Customers can then reject calls without caller ID or from other countries if necessary.,Where caller ID is presented it is then traceable to a person, enabling existing state rules about such calls to be enforced.
There is no good reason that I should be able to buy a VOIP account for a couple of dollars a month and spoof any caller ID.
Are you suggesting that people with old cars should buy new ones to stop criminals from taking a hammer to the windshield? The problem is not the victim's phone.

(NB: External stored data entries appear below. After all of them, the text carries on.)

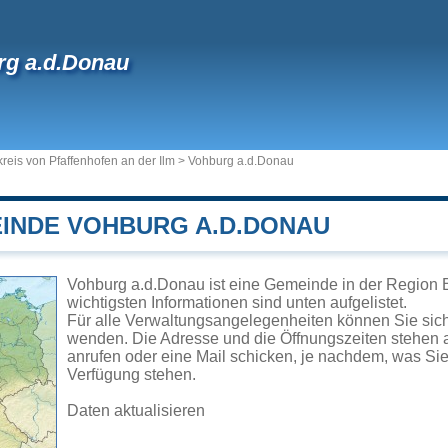
rg a.d.Donau
reis von Pfaffenhofen an der Ilm
>
Vohburg a.d.Donau
EINDE VOHBURG A.D.DONAU
Vohburg a.d.Donau ist eine Gemeinde in der Region 
wichtigsten Informationen sind unten aufgelistet.
Für alle Verwaltungsangelegenheiten können Sie si
wenden. Die Adresse und die Öffnungszeiten stehen a
anrufen oder eine Mail schicken, je nachdem, was Si
Verfügung stehen.
Daten aktualisieren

The problem is the phone company's refusal to address the problem.
"Tell me doctor, with all of your defenses, are there any provisions for an attack by killer bees?"
I very much enjoy messing with the scamers I got a call from the supposed IRS and I asked the guy if he could do the Microsoft tech support call instead because I found it really funny. After describing some of my favorite calls he said his boss was looking at him funny because he should have hung by now since I already knew. I haven't received any for a while.
I can guarantee you that 90% of those fewer than 40 call centers are owned by Level 3 or a subsidiary of Level 3. Every number I've traced (I love the ones that start with my area code then the first digit is a 1) has come from Level 3 or a Level 3 subsidiary. I've notified them multiple times of this shit, and they refuse to do nothing.
Shut Level 3 down and hit them with criminal charges, and I guarantee you most of this will stop immediately.
Still waiting on Serviscope_minor to wake up to fucking reality and realize that Jessica Price isn't going to fuck him.